# [Activity]
Would you write out the entries that follow word for word, omitting any images?

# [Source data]

=== Section Start ===

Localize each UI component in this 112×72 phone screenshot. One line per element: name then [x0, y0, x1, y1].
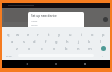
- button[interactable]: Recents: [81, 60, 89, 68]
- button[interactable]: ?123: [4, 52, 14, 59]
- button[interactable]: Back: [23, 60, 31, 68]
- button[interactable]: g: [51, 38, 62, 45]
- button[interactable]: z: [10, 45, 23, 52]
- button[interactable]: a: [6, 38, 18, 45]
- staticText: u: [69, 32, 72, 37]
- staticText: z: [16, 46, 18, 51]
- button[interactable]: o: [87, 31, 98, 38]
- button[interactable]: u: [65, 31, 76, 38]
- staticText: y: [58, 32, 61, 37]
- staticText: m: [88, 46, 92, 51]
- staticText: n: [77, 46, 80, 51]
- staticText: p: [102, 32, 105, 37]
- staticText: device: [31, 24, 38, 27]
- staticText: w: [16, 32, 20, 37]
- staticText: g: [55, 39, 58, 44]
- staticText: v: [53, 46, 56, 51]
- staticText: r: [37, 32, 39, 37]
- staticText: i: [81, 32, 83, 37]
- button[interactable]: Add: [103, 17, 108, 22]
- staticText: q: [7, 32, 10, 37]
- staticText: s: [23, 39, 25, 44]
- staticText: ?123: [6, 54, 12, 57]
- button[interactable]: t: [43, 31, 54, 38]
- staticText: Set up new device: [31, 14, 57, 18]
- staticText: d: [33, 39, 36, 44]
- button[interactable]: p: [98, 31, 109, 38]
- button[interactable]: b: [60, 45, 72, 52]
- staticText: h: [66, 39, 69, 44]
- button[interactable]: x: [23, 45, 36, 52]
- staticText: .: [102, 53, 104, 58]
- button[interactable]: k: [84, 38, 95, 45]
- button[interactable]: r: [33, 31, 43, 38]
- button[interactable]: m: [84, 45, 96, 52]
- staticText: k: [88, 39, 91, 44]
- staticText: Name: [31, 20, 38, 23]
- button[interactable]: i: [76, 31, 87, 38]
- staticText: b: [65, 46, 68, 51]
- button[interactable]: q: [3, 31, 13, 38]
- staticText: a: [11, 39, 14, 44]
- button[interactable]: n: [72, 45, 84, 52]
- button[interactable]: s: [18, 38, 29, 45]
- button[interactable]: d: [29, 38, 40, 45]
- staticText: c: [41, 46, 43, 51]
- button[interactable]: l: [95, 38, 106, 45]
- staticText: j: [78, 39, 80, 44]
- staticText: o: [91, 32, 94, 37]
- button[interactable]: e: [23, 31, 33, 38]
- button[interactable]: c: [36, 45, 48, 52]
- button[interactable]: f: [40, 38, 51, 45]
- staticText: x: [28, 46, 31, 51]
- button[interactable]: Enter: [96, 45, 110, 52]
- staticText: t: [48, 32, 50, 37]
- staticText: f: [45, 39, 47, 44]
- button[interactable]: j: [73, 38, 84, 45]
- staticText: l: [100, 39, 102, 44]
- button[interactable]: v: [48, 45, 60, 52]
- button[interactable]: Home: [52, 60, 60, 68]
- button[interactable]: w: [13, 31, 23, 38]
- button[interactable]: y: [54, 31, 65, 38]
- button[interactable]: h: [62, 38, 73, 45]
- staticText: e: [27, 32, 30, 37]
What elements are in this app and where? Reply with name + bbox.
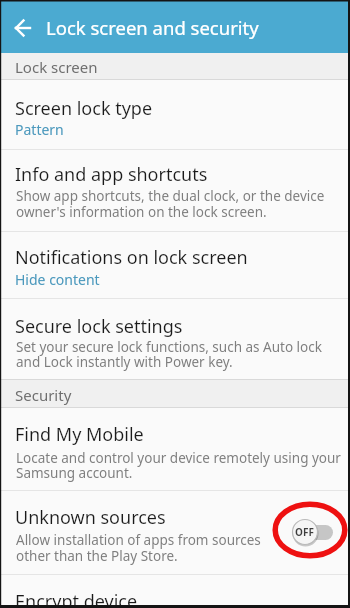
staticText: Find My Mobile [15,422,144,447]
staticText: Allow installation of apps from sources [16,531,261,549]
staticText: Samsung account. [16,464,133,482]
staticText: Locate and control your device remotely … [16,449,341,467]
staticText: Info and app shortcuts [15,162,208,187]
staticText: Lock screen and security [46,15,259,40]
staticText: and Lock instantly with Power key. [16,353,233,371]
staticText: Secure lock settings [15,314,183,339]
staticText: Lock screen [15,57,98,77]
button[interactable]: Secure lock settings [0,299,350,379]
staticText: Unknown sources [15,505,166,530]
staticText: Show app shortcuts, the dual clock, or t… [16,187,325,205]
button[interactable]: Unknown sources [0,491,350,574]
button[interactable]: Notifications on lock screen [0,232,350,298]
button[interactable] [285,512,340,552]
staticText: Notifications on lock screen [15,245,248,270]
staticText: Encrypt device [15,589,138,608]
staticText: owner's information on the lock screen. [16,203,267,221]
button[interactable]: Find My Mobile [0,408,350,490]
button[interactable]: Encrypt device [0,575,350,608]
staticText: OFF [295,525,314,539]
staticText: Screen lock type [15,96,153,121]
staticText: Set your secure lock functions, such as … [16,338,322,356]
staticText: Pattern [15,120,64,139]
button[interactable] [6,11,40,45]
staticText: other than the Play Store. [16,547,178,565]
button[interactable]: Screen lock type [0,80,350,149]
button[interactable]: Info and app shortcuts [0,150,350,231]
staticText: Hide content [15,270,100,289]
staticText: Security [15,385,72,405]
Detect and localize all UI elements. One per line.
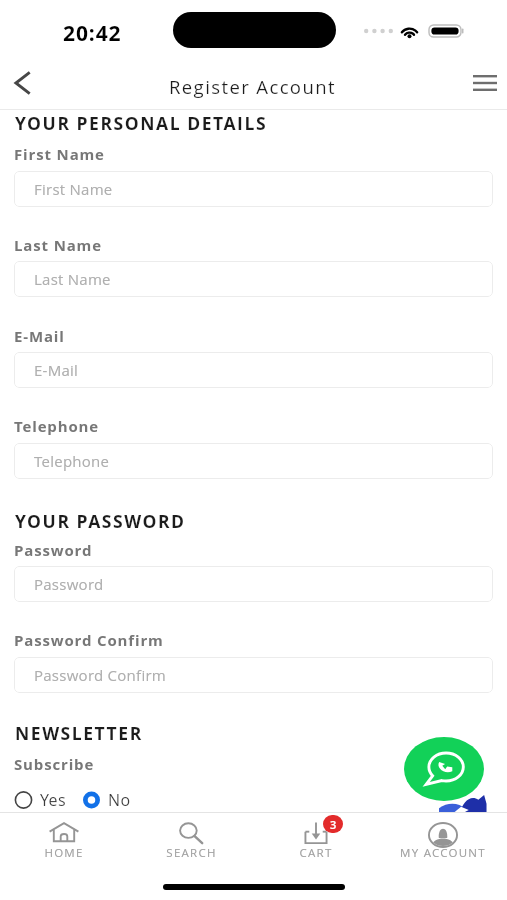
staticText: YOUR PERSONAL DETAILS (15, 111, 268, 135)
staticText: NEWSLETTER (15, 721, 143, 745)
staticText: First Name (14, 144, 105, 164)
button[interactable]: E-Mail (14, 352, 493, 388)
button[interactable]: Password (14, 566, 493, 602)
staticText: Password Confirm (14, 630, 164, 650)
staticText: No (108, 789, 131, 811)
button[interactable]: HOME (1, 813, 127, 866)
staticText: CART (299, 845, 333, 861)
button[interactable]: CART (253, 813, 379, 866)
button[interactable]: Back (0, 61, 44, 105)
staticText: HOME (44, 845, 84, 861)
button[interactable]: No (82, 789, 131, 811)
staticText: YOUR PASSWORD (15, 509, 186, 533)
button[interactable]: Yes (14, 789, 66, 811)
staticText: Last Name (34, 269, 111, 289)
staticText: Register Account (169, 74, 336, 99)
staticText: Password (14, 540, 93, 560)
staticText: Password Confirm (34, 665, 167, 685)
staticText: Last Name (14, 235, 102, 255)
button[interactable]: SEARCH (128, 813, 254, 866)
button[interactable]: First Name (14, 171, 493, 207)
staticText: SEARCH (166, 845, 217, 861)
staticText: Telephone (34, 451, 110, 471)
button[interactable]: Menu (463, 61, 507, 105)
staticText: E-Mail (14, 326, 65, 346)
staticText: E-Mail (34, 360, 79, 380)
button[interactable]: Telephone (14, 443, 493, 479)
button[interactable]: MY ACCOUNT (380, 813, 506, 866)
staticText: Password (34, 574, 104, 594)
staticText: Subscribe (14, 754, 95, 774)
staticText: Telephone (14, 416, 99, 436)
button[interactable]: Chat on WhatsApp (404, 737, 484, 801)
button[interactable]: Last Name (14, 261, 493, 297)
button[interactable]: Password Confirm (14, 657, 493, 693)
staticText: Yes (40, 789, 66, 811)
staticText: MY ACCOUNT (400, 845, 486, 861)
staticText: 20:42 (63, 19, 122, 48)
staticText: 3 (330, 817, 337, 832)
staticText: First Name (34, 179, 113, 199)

=== Section End ===

# [Answer]
Localize each UI component in this 112×72 phone screenshot. One line per element: name then [x0, y0, x1, y1].
- button[interactable]: Recents: [81, 60, 89, 68]
- button[interactable]: ?123: [4, 52, 14, 59]
- button[interactable]: Back: [23, 60, 31, 68]
- button[interactable]: g: [51, 38, 62, 45]
- button[interactable]: z: [10, 45, 23, 52]
- button[interactable]: a: [6, 38, 18, 45]
- staticText: u: [69, 32, 72, 37]
- staticText: z: [16, 46, 18, 51]
- button[interactable]: o: [87, 31, 98, 38]
- button[interactable]: u: [65, 31, 76, 38]
- staticText: y: [58, 32, 61, 37]
- staticText: m: [88, 46, 92, 51]
- staticText: n: [77, 46, 80, 51]
- staticText: p: [102, 32, 105, 37]
- staticText: device: [31, 24, 38, 27]
- staticText: w: [16, 32, 20, 37]
- staticText: g: [55, 39, 58, 44]
- staticText: v: [53, 46, 56, 51]
- staticText: r: [37, 32, 39, 37]
- staticText: i: [81, 32, 83, 37]
- button[interactable]: Add: [103, 17, 108, 22]
- staticText: q: [7, 32, 10, 37]
- staticText: s: [23, 39, 25, 44]
- staticText: ?123: [6, 54, 12, 57]
- button[interactable]: t: [43, 31, 54, 38]
- staticText: Set up new device: [31, 14, 57, 18]
- staticText: d: [33, 39, 36, 44]
- button[interactable]: p: [98, 31, 109, 38]
- button[interactable]: b: [60, 45, 72, 52]
- staticText: h: [66, 39, 69, 44]
- button[interactable]: x: [23, 45, 36, 52]
- staticText: .: [102, 53, 104, 58]
- button[interactable]: k: [84, 38, 95, 45]
- button[interactable]: r: [33, 31, 43, 38]
- button[interactable]: m: [84, 45, 96, 52]
- staticText: k: [88, 39, 91, 44]
- staticText: Name: [31, 20, 38, 23]
- button[interactable]: i: [76, 31, 87, 38]
- staticText: b: [65, 46, 68, 51]
- button[interactable]: q: [3, 31, 13, 38]
- staticText: a: [11, 39, 14, 44]
- button[interactable]: n: [72, 45, 84, 52]
- button[interactable]: s: [18, 38, 29, 45]
- button[interactable]: d: [29, 38, 40, 45]
- staticText: c: [41, 46, 43, 51]
- button[interactable]: l: [95, 38, 106, 45]
- staticText: j: [78, 39, 80, 44]
- staticText: o: [91, 32, 94, 37]
- button[interactable]: e: [23, 31, 33, 38]
- button[interactable]: c: [36, 45, 48, 52]
- button[interactable]: f: [40, 38, 51, 45]
- staticText: x: [28, 46, 31, 51]
- button[interactable]: Enter: [96, 45, 110, 52]
- staticText: t: [48, 32, 50, 37]
- staticText: f: [45, 39, 47, 44]
- button[interactable]: j: [73, 38, 84, 45]
- staticText: l: [100, 39, 102, 44]
- button[interactable]: v: [48, 45, 60, 52]
- button[interactable]: Home: [52, 60, 60, 68]
- button[interactable]: w: [13, 31, 23, 38]
- button[interactable]: y: [54, 31, 65, 38]
- button[interactable]: h: [62, 38, 73, 45]
- staticText: e: [27, 32, 30, 37]
What elements are in this app and where? Reply with name + bbox.
staticText: Find My Mobile [15,422,144,447]
staticText: Allow installation of apps from sources [16,531,261,549]
staticText: Samsung account. [16,464,133,482]
staticText: Locate and control your device remotely … [16,449,341,467]
staticText: Info and app shortcuts [15,162,208,187]
staticText: Lock screen and security [46,15,259,40]
staticText: and Lock instantly with Power key. [16,353,233,371]
staticText: Secure lock settings [15,314,183,339]
staticText: Lock screen [15,57,98,77]
button[interactable]: Secure lock settings [0,299,350,379]
staticText: Unknown sources [15,505,166,530]
staticText: Show app shortcuts, the dual clock, or t… [16,187,325,205]
button[interactable]: Unknown sources [0,491,350,574]
button[interactable]: Notifications on lock screen [0,232,350,298]
button[interactable] [285,512,340,552]
staticText: Notifications on lock screen [15,245,248,270]
staticText: Encrypt device [15,589,138,608]
staticText: owner's information on the lock screen. [16,203,267,221]
button[interactable]: Find My Mobile [0,408,350,490]
button[interactable]: Encrypt device [0,575,350,608]
staticText: OFF [295,525,314,539]
staticText: Screen lock type [15,96,153,121]
staticText: Set your secure lock functions, such as … [16,338,322,356]
staticText: Pattern [15,120,64,139]
button[interactable] [6,11,40,45]
staticText: other than the Play Store. [16,547,178,565]
button[interactable]: Screen lock type [0,80,350,149]
button[interactable]: Info and app shortcuts [0,150,350,231]
staticText: Hide content [15,270,100,289]
staticText: Security [15,385,72,405]
Detect and localize all UI elements. One per line.
staticText: YOUR PERSONAL DETAILS (15, 111, 268, 135)
staticText: NEWSLETTER (15, 721, 143, 745)
staticText: First Name (14, 144, 105, 164)
button[interactable]: E-Mail (14, 352, 493, 388)
button[interactable]: Password (14, 566, 493, 602)
staticText: Password Confirm (14, 630, 164, 650)
staticText: No (108, 789, 131, 811)
button[interactable]: HOME (1, 813, 127, 866)
staticText: CART (299, 845, 333, 861)
button[interactable]: CART (253, 813, 379, 866)
button[interactable]: Back (0, 61, 44, 105)
staticText: HOME (44, 845, 84, 861)
button[interactable]: No (82, 789, 131, 811)
staticText: YOUR PASSWORD (15, 509, 186, 533)
button[interactable]: Yes (14, 789, 66, 811)
staticText: Last Name (34, 269, 111, 289)
staticText: Register Account (169, 74, 336, 99)
staticText: Password (14, 540, 93, 560)
staticText: Password Confirm (34, 665, 167, 685)
staticText: Last Name (14, 235, 102, 255)
button[interactable]: SEARCH (128, 813, 254, 866)
button[interactable]: First Name (14, 171, 493, 207)
staticText: SEARCH (166, 845, 217, 861)
staticText: Telephone (34, 451, 110, 471)
button[interactable]: Menu (463, 61, 507, 105)
staticText: E-Mail (14, 326, 65, 346)
staticText: E-Mail (34, 360, 79, 380)
button[interactable]: Telephone (14, 443, 493, 479)
button[interactable]: MY ACCOUNT (380, 813, 506, 866)
staticText: Password (34, 574, 104, 594)
staticText: Subscribe (14, 754, 95, 774)
staticText: Telephone (14, 416, 99, 436)
button[interactable]: Chat on WhatsApp (404, 737, 484, 801)
button[interactable]: Last Name (14, 261, 493, 297)
button[interactable]: Password Confirm (14, 657, 493, 693)
staticText: Yes (40, 789, 66, 811)
staticText: MY ACCOUNT (400, 845, 486, 861)
staticText: 20:42 (63, 19, 122, 48)
staticText: 3 (330, 817, 337, 832)
staticText: First Name (34, 179, 113, 199)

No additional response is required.